Lord Robertson: Cut the vitriol, we need a grown-up debate
WHENEVER I put my head above the parapet in my homeland, I am met with my infamous prediction that devolution would kill nationalism stone dead.
Ironically though, the critics are often those who signed up to Scotland being “free by 93”, and agreed that Kosovo’s liberation from a murdering tyrant was “unpardonable folly”, so I don’t take it too seriously.
Perhaps I should not have used the words “stone dead”. But time will undoubtedly tell whether the Scottish people have really embraced separatism, as articulated by today’s Scottish Nationalists, or whether a powerful and progressive devolved parliament is our settled will.
But we must move beyond the name-calling, and the outpouring of vitriol every time somebody speaks up, and show the world we can have a grown-up debate.
I am Scottish and British and European – in that order. I am a passionate and proud and vocal patriot about my native land – as many foreigners have found out.
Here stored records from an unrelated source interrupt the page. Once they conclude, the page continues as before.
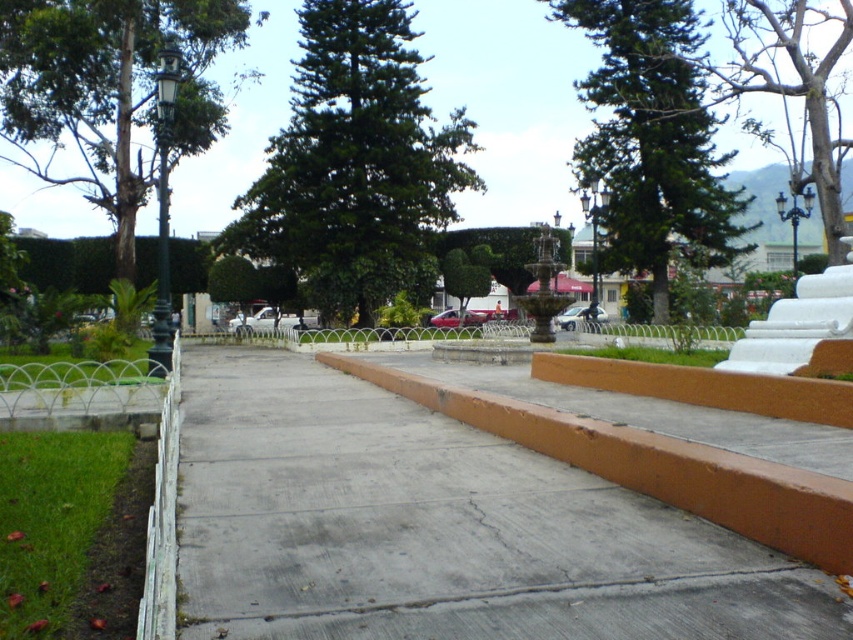 Is gray concrete at center below bare wood tree at upper right?

Correct, gray concrete at center is located below bare wood tree at upper right.

Is point (223, 586) positioned behind point (822, 131)?

No, it is in front of (822, 131).

You are a GUI agent. You are given a task and a screenshot of the screen. Output one action in this format:
    pyautogui.click(x=<x>, y=<y>)
    Task: Click on the gray concrete at center
    
    Given the screenshot: What is the action you would take?
    pyautogui.click(x=439, y=529)

Looking at this image, does green textured tree at left appear under green textured tree at center?

Correct, green textured tree at left is located below green textured tree at center.

Does green textured tree at left appear over green textured tree at center?

No.

Find the location of a particular element. Image resolution: width=853 pixels, height=640 pixels. green textured tree at left is located at coordinates (109, 92).

Find the location of a particular element. Image resolution: width=853 pixels, height=640 pixels. green textured tree at left is located at coordinates (109, 92).

Does green textured tree at left have a lesser width compared to bare wood tree at upper right?

No.

Looking at this image, who is more forward, (15, 134) or (848, 140)?

Point (848, 140) is in front.

Between point (50, 20) and point (780, 148), which one is positioned in front?

Point (50, 20) is in front.

Where is `green textured tree at left`? green textured tree at left is located at coordinates (109, 92). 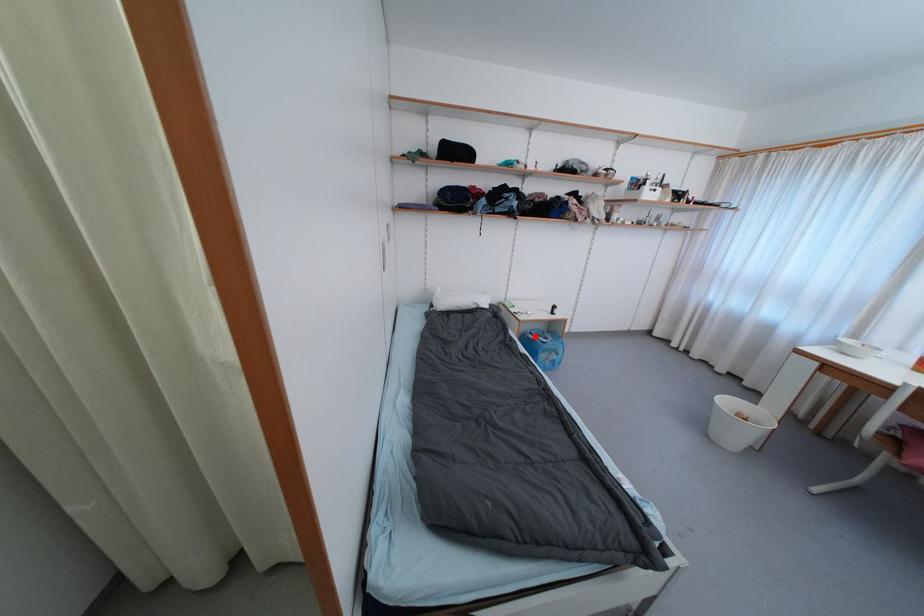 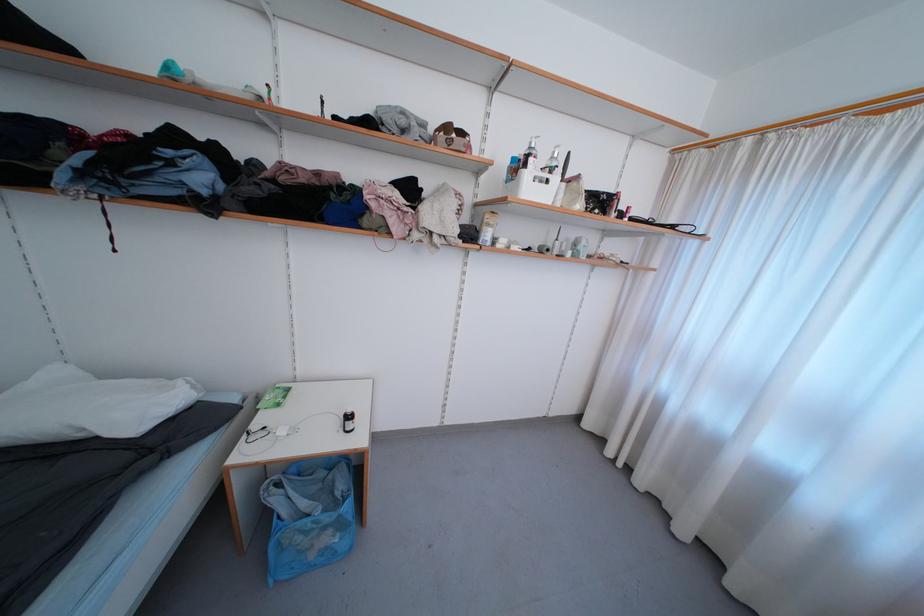 Find the pixel in the second image that matches the highlighted location in the first image.

(284, 488) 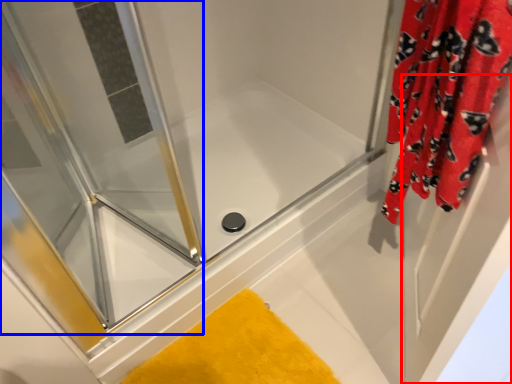 Question: Among these objects, which one is farthest to the camera, screen door (highlighted by a red box) or screen door (highlighted by a blue box)?

Choices:
 (A) screen door
 (B) screen door

Answer: (B) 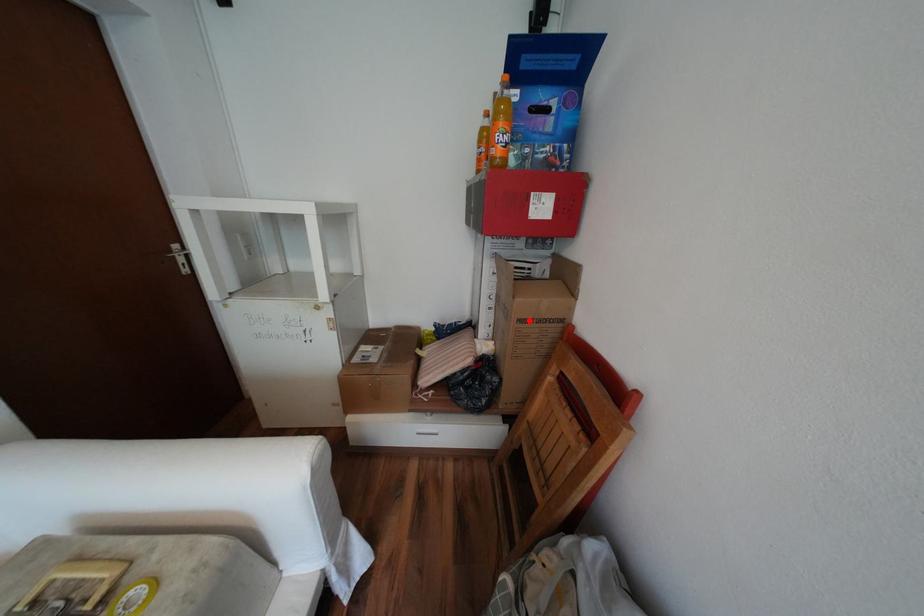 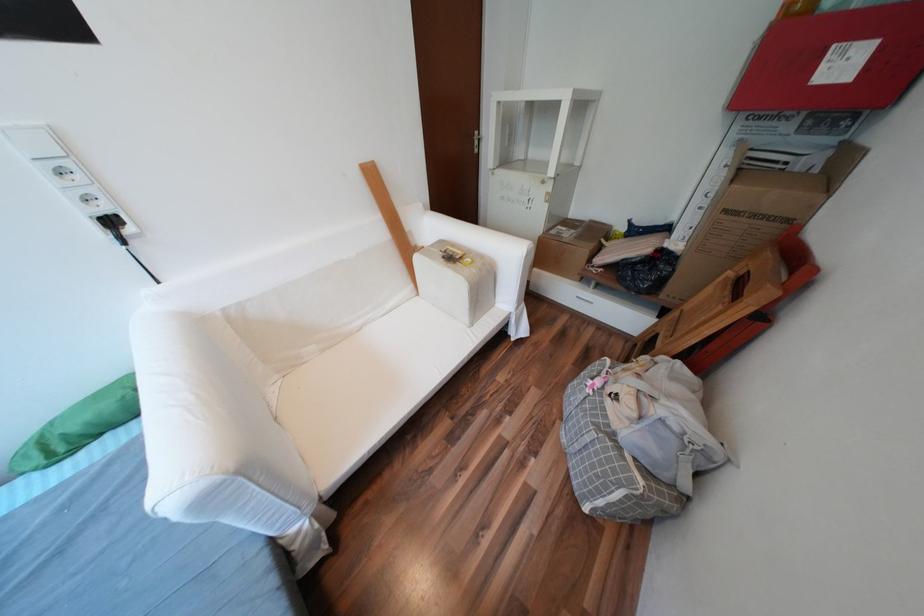 Where in the second image is the point corresponding to the highlighted location from the first image?

(736, 211) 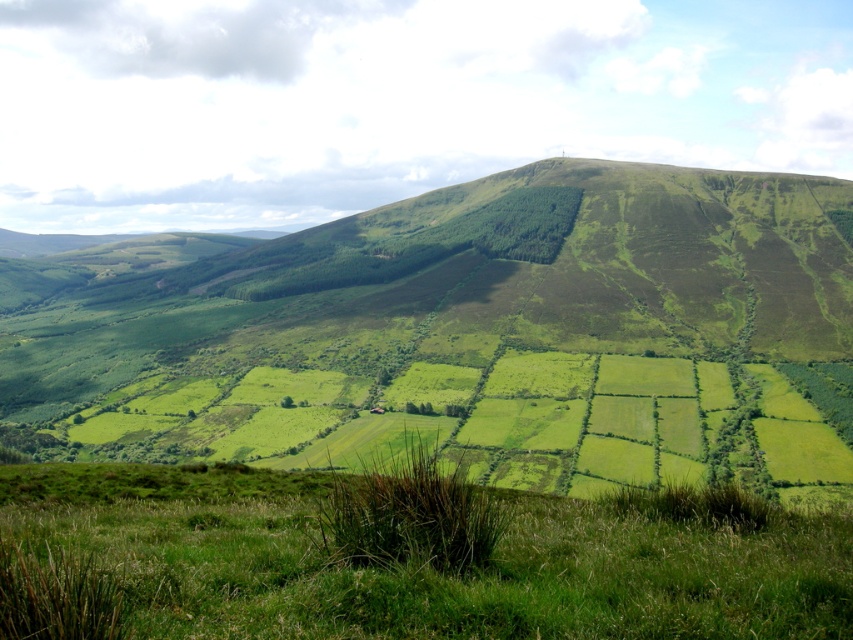 Which is in front, point (596, 173) or point (160, 563)?

Point (160, 563) is in front.

Can you confirm if green grassy hill at center is bigger than green grassy at lower center?

Correct, green grassy hill at center is larger in size than green grassy at lower center.

This screenshot has height=640, width=853. I want to click on green grassy hill at center, so click(463, 333). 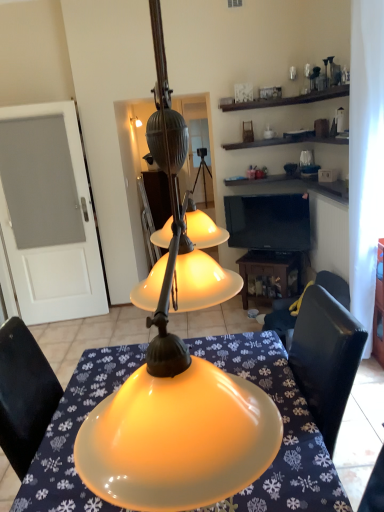 Question: Considering the relative sizes of black leather chair at lower right and matte yellow glass lampshade at center in the image provided, is black leather chair at lower right taller than matte yellow glass lampshade at center?

Choices:
 (A) no
 (B) yes

Answer: (A)

Question: Does black leather chair at lower right contain matte yellow glass lampshade at center?

Choices:
 (A) yes
 (B) no

Answer: (B)

Question: Can you confirm if black leather chair at lower right is wider than matte yellow glass lampshade at center?

Choices:
 (A) no
 (B) yes

Answer: (B)

Question: Can you confirm if black leather chair at lower right is shorter than matte yellow glass lampshade at center?

Choices:
 (A) yes
 (B) no

Answer: (A)

Question: Could you tell me if black leather chair at lower right is turned towards matte yellow glass lampshade at center?

Choices:
 (A) no
 (B) yes

Answer: (A)

Question: From the image's perspective, is black leather chair at lower right below matte yellow glass lampshade at center?

Choices:
 (A) no
 (B) yes

Answer: (B)

Question: Is matte yellow glass lampshade at center bigger than black glossy tv at upper right?

Choices:
 (A) yes
 (B) no

Answer: (A)

Question: From the image's perspective, would you say matte yellow glass lampshade at center is shown under black glossy tv at upper right?

Choices:
 (A) no
 (B) yes

Answer: (A)

Question: Can you confirm if matte yellow glass lampshade at center is positioned to the right of black glossy tv at upper right?

Choices:
 (A) yes
 (B) no

Answer: (B)

Question: Does matte yellow glass lampshade at center have a greater width compared to black glossy tv at upper right?

Choices:
 (A) no
 (B) yes

Answer: (B)

Question: From a real-world perspective, is matte yellow glass lampshade at center positioned under black glossy tv at upper right based on gravity?

Choices:
 (A) no
 (B) yes

Answer: (A)

Question: Is the position of matte yellow glass lampshade at center more distant than that of black glossy tv at upper right?

Choices:
 (A) no
 (B) yes

Answer: (A)

Question: Considering the relative sizes of matte yellow lampshade at center and wooden table at lower center in the image provided, is matte yellow lampshade at center thinner than wooden table at lower center?

Choices:
 (A) no
 (B) yes

Answer: (A)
But when nationalism meets separatism, I stand aside. That is a toxic mixture and it’s a leap in the dark that I simply do not believe is necessary. I do believe, of course, that Scotland could be a separate state. If Montenegro, Estonia and Slovenia can survive in the world, so can we. But we are all entitled – whether we support the SNP or not – to ask fundamental questions without being shouted down by an angry mob. For example, what is the total estimated administrative cost of a currency union, a new national broadcaster, post office, the “Scottish Defence Force” or a Scottish health service? How will it all be paid for – will there be one independence tax, or will it just be added to the Scottish income tax for years to come?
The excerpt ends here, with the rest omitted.